The pass was issued on March 23, 1944, to "Mr. Giulio Tortorelli & Wife" and was "good for one trip only until June 23, 1944," between Boston and Worcester. An important underlying question is the effect to be attributed to the "conditions" on the back of the pass purporting to exonerate the defendant from liability for negligence. These conditions read in part as follows: "In consideration of receiving this free pass, each of the persons named thereon, using the same, voluntarily assumes all risk of accidents and expressly agrees that the Company shall not be liable under any circumstances, whether of negligence of itself, its agents, or otherwise, for any injury to his or her person, or for any loss or injury to his or her property; and that, as for him or her, in the use of this pass, he or she will not
consider the Company as a common carrier, or liable to him or her as such." The distinction is between a pass issued as a gratuity, in which case the conditions are binding, and one issued as one of the terms of the employment, in which case they are not binding. Quimby v. Boston & Maine Railroad, 150 Mass. 365 . Doyle v. Fitchburg Railroad, 162 Mass. 66 ; S. C. 166 Mass. 492 . Dugan v. Blue Hill Street Railway, 193 Mass. 431 , 434. Palmer v. Boston & Maine Railroad, 227 Mass. 493 , 495.

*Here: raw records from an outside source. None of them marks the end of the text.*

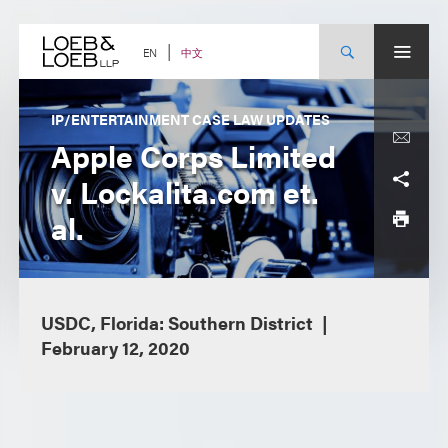
Skip
to
content
中文
EN
IP/ENTERTAINMENT CASE LAW UPDATES
Apple Corps Limited
v. Lockalita.com et.
al.
USDC, Florida: Southern District
February 12, 2020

The plaintiff's husband testified that on March 5, 1942, he went to the defendant's freight house in Worcester and talked with one Secord, a foreman, who hired him. At that time he was unmarried and there was no talk about a pass for his wife. After he had been working for three months he obtained a pass. The accident was on April 9, 1944, and down to that time the husband had received in all ten or twelve passes from Secord, under whom he worked. All the passes were for him and his wife for rides between Boston and Worcester.

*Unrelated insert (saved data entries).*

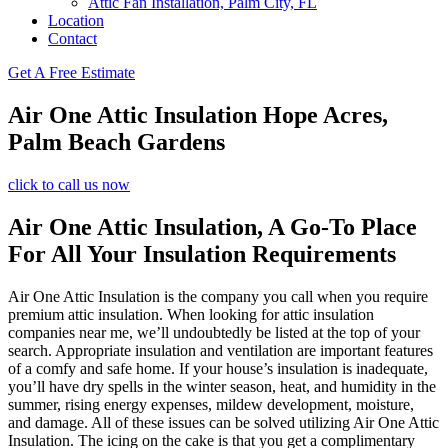
Attic Fan Installation, Palm City, FL
Location
Contact
Get A Free Estimate
Air One Attic Insulation Hope Acres,
Palm Beach Gardens
click to call us now
Air One Attic Insulation, A Go-To Place
For All Your Insulation Requirements
Air One Attic Insulation is the company you call when you require
premium attic insulation. When looking for attic insulation
companies near me, we’ll undoubtedly be listed at the top of your
search. Appropriate insulation and ventilation are important features
of a comfy and safe home. If your house’s insulation is inadequate,
you’ll have dry spells in the winter season, heat, and humidity in the
summer, rising energy expenses, mildew development, moisture,
and damage. All of these issues can be solved utilizing Air One Attic
Insulation. The icing on the cake is that you get a complimentary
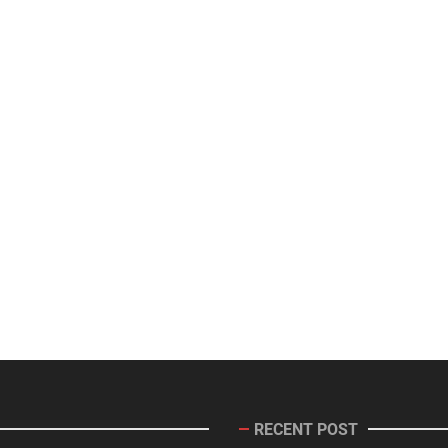
RECENT POST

The following testimony of the husband was admitted subject to the defendant's exception. When he was hired on March 5, 1942, Secord told him he would receive a stated sum an hour and also said, "You get a free pass every three months, and after ten years, you get a regular pass like everybody else has got." The husband said, "I'll take it." He was married in 1943 and after that he talked with Secord about passes for both himself and his wife. Every time he got a free pass he had to ask for it and tell why he wanted it.
During the cross-examination of the husband, a death certificate of the city clerk department of Worcester was admitted in evidence. This gave the date of Secord's death as July 29, 1942.

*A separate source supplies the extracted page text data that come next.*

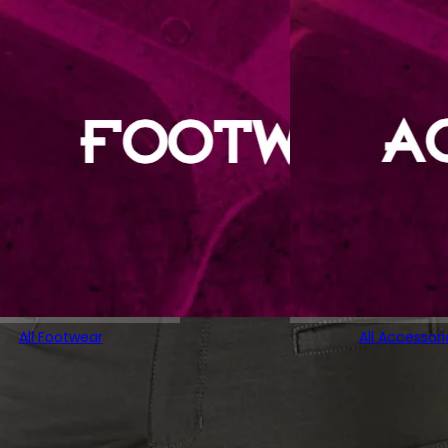
All Footwear
All Accessori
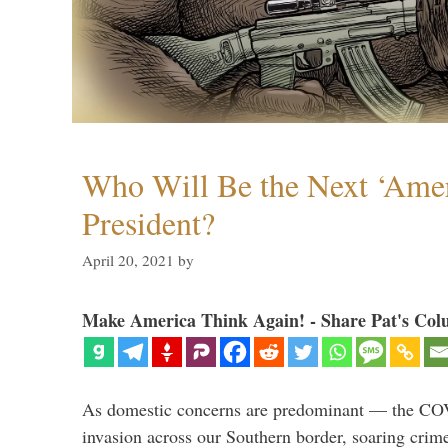
Who Will Be the Next ‘Amer
President?
April 20, 2021
by
Make America Think Again! - Share Pat's Col
As domestic concerns are predominant — the CO
invasion across our Southern border, soaring crime 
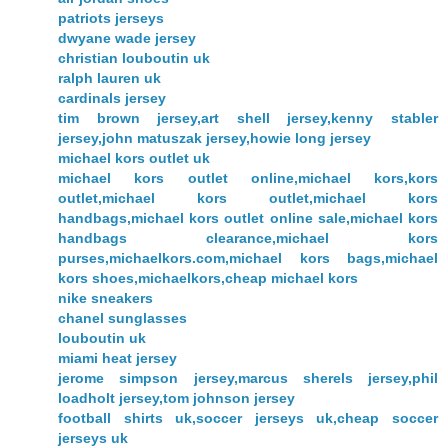
patriots jerseys
dwyane wade jersey
christian louboutin uk
ralph lauren uk
cardinals jersey
tim brown jersey,art shell jersey,kenny stabler
jersey,john matuszak jersey,howie long jersey
michael kors outlet uk
michael kors outlet online,michael kors,kors
outlet,michael kors outlet,michael kors
handbags,michael kors outlet online sale,michael kors
handbags clearance,michael kors
purses,michaelkors.com,michael kors bags,michael
kors shoes,michaelkors,cheap michael kors
nike sneakers
chanel sunglasses
louboutin uk
miami heat jersey
jerome simpson jersey,marcus sherels jersey,phil
loadholt jersey,tom johnson jersey
football shirts uk,soccer jerseys uk,cheap soccer
jerseys uk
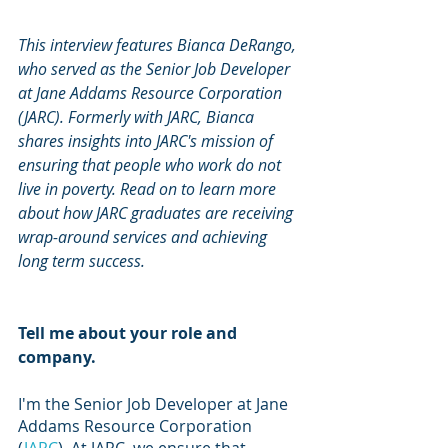
This interview features Bianca DeRango, 
who served as the Senior Job Developer 
at Jane Addams Resource Corporation 
(JARC). Formerly with JARC, Bianca 
shares insights into JARC's mission of 
ensuring that people who work do not 
live in poverty. Read on to learn more 
about how JARC graduates are receiving 
wrap-around services and achieving 
long term success. 
Tell me about your role and 
company. 
I'm the Senior Job Developer at Jane 
Addams Resource Corporation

One Oldroyd, and assistant to the general manager of the defendant, testified that he did not think that in 1942 the foreman in the Worcester freight house had the right to hire employees and that he knew that the foreman did not have the right to fix the terms of employment at that time;
that one Boardman, since deceased, was known as the freight agent and was in charge of both the freight office and the freight house; that he had charge of personnel; that under him there was a foreman of the freight house, and under the foreman were gangs consisting of truckers and receiving and delivery clerks, who checked the freight in and out of the cars; that the duties of the foreman were keeping the freight moving, loading and unloading the cars, placing the freight in the house, and being in charge of the men; that Boardman had complete control in 1942, and could delegate his duties to the foreman; that the basis for issuing passes was the fact that a man was an employee; that after an employee had worked three or six months he would not be entitled to a trip pass but would be granted one on request; that after an employee had been in the service ten years he would have the privilege of obtaining passes, which would also include his wife and dependent members of his family; and that this practice has been in existence, to the knowledge of the witness, for forty-seven years.
There was no evidence that Secord ever hired any other employee; or that Boardman ever delegated to Secord any authority to hire any employee; or that any officer or agent whose knowledge would be binding upon the defendant knew of the conversation which the husband testified he had with Secord. All the evidence relating to the scope and nature of Secord's duties is substantially outlined above. It is barren of any suggestion that it was incidental or reasonably necessary to the performance of Secord's duties as foreman to hire the husband or to fix the terms of his employment. The mere fact that Secord was a foreman gave him no such authority. Langston v. Postal Telegraph-Cable Co. 6 Ga. App. 833. Bonnell v. State, 64 Ind. 498, 504. Mechem, Agency (2d ed.) Section 1041. See Montgomery Ward & Co. v. Arbogast, 53 Wyo. 275, 288.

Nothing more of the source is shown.